Health psychologist


Health psychologists deal with the various aspects of health related behaviour of individuals and groups, by helping individuals or groups prevent illness and promote healthy behaviours by also providing counseling services. They perform tasks for the development of health promotion activities and projects on the basis of psychological science, research findings, theories, methods and techniques. They also engage in research about health related issues to influence public policy on health care issues.

Other titles

The following job titles also refer to health psychologist:

specialist healthcare psychologist
health psychology researcher
expert healthcare psychologist
consultant in health psychology
healthcare psychologist
practitioner of healthcare psychology
research health psychologist
consultant health psychologist

Minimum qualifications

Doctoral or equivalent level is generally required to work as health psychologist. However, this requirement may differ in some countries.

ISCO skill level

ISCO skill level is defined as a function of the complexity and range of tasks and duties to be performed in an occupation. It is measured on a scale from 1 to 4, with 1 the lowest level and 4 the highest, by considering:

  • the nature of the work performed in an occupation in relation to the characteristic tasks and duties
  • the level of formal education required for competent performance of the tasks and duties involved and
  • the amount of informal on-the-job training and/or previous experience in a related occupation required for competent performance of these tasks and duties.
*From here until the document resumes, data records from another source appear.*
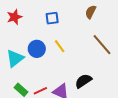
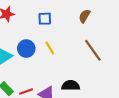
black semicircle: (83, 81) -> (71, 85), turned 30

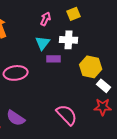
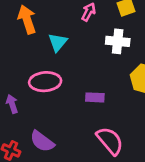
cyan triangle: (43, 43) -> (58, 42), moved
purple rectangle: (54, 59) -> (95, 97), moved

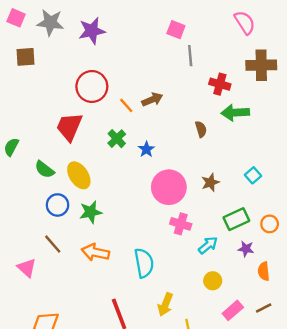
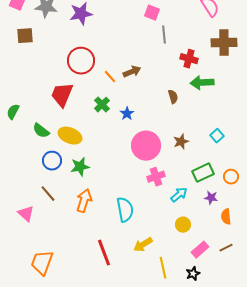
yellow ellipse: (79, 175) -> (70, 136), turned -35
pink cross: (181, 224) -> (156, 177), turned -36
orange arrow: (95, 252) -> (84, 201), turned 95
yellow arrow: (165, 304) -> (143, 245), turned 36

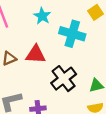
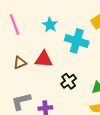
black cross: (64, 79) -> (69, 81), size x0.7

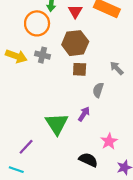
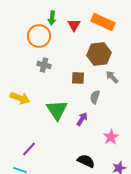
brown hexagon: (75, 43) -> (99, 54), moved
yellow arrow: (16, 56) -> (20, 98), moved
green triangle: (57, 124) -> (57, 110), moved
pink star: (109, 141) -> (111, 137), moved

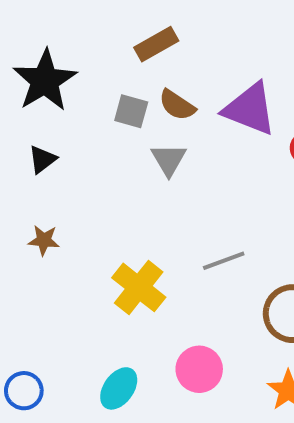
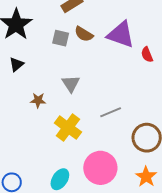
gray triangle: (169, 160) -> (71, 84), moved
brown star: (44, 240) -> (38, 100), moved
pink circle: (199, 369) -> (100, 168), size x1.4

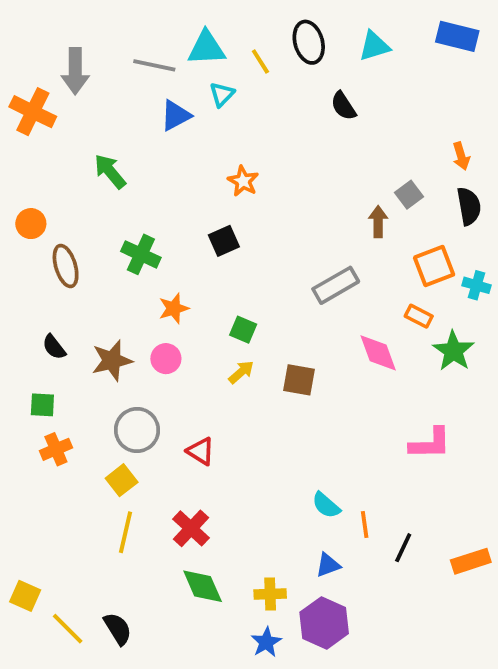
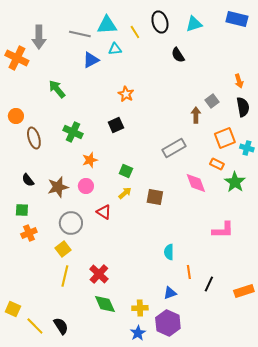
cyan triangle: (222, 94) -> (115, 49), turned 40
red triangle: (201, 451) -> (104, 212), moved
cyan semicircle: (326, 505) -> (169, 252), moved, turned 49

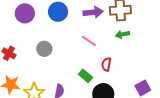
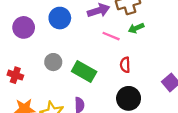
pink line: (89, 41) -> (111, 36), moved
green rectangle: (86, 76) -> (84, 71), moved, size x1.5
Health psychologist is a Skill level 4 occupation.

Health psychologist career path

Similar occupations

These occupations, although different, require a lot of knowledge and skills similar to health psychologist.

clinical psychologist
specialist biomedical scientist
specialist pharmacist

Long term prospects

These occupations require some skills and knowledge of health psychologist. They also require other skills and knowledge, but at a higher ISCO skill level, meaning these occupations are accessible from a position of health psychologist with a significant experience and/or extensive training.

Essential knowledge and skills

Essential knowledge

This knowledge should be acquired through learning to fulfill the role of health psychologist.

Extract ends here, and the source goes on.